Wavelet transform is a statistical method based on time series that is used in various fields, such as economics, climatology, astronomy, and medical image processing^1–4. Climate variability can be studied by using wavelet analysis to track patterns, cycles and periodicity⁵.

Climatic time series data are either stationary or nonstationary. The Fourier transform is usually used for stationary time series data. However, wavelet transform is used to track the periodicity and variability of nonstationary climatic and meteorological parameters, such as temperature and precipitation, and atmospheric composition, such as sodium, sulfate concentrations, carbon dioxide (CO2), and other greenhouse gases (GHGs)^1,6–9. Wavelet analyses are also used in other domains, such as studying the variability in phytoplankton seasonal and annual periodicity¹⁰ and identifying the monsoon drought index period over India¹¹.

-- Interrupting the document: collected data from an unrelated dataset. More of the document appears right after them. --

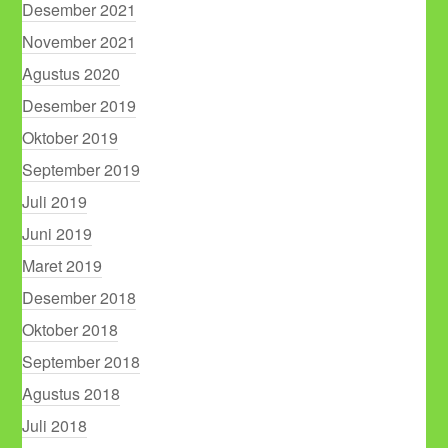
Desember 2021
November 2021
Agustus 2020
Desember 2019
Oktober 2019
September 2019
Juli 2019
Juni 2019
Maret 2019
Desember 2018
Oktober 2018
September 2018
Agustus 2018
Juli 2018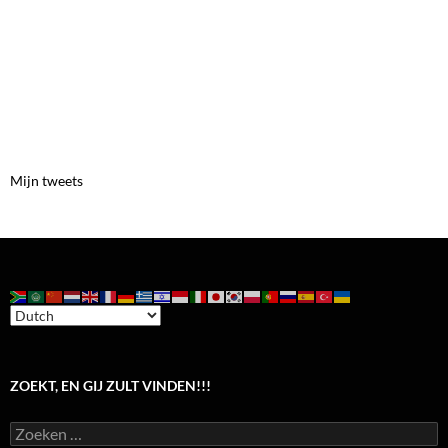
Mijn tweets
ZOEKT, EN GIJ ZULT VINDEN!!!
Zoeken
naar: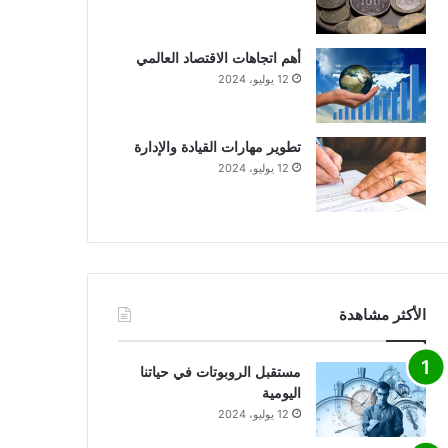
أهم اتجاهات الاقتصاد العالمي
12 يوليو، 2024
تطوير مهارات القيادة والإدارة
12 يوليو، 2024
الأكثر مشاهدة
مستقبل الروبوتات في حياتنا
اليومية
12 يوليو، 2024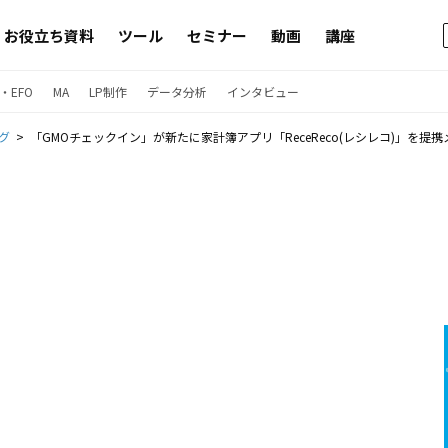
お役立ち資料
ツール
セミナー
動画
講座
・EFO
MA
LP制作
データ分析
インタビュー
グ
「GMOチェックイン」が新たに家計簿アプリ「ReceReco(レシレコ)」を提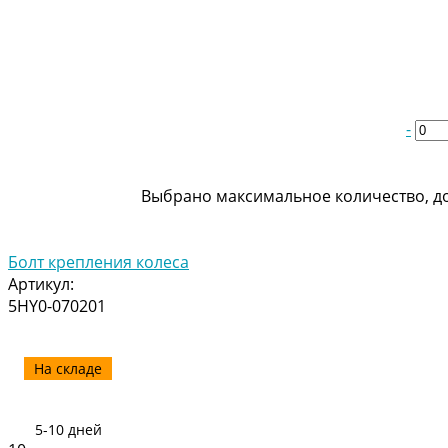
-
Выбрано максимальное количество, до
Болт крепления колеса
Артикул:
5HY0-070201
На складе
5-10 дней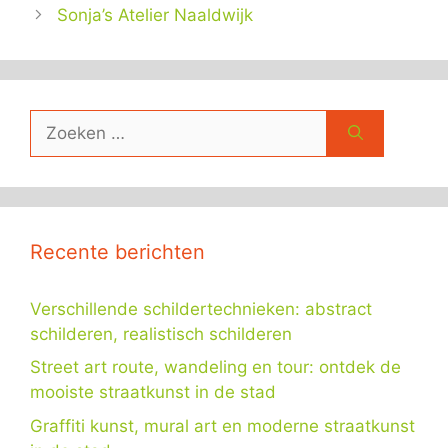
Sonja’s Atelier Naaldwijk
Zoek
naar:
Recente berichten
Verschillende schildertechnieken: abstract
schilderen, realistisch schilderen
Street art route, wandeling en tour: ontdek de
mooiste straatkunst in de stad
Graffiti kunst, mural art en moderne straatkunst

Some GHGs, such as nitrogen dioxide (NO₂), sulfur dioxide (SO₂) and carbon monoxide (CO), were studied over China¹² and Poland¹³ during the lockdown that resulted from the COVID-19 pandemic. Some researchers have focused on studying the variability of nitrogen dioxide (NO₂) and sulfur dioxide (SO₂) specifically more than other air pollution components because of their serious impacts on human health. Additionally, the emissions of these gases increase proportionally with the growth of human industrial activities^7,12–14.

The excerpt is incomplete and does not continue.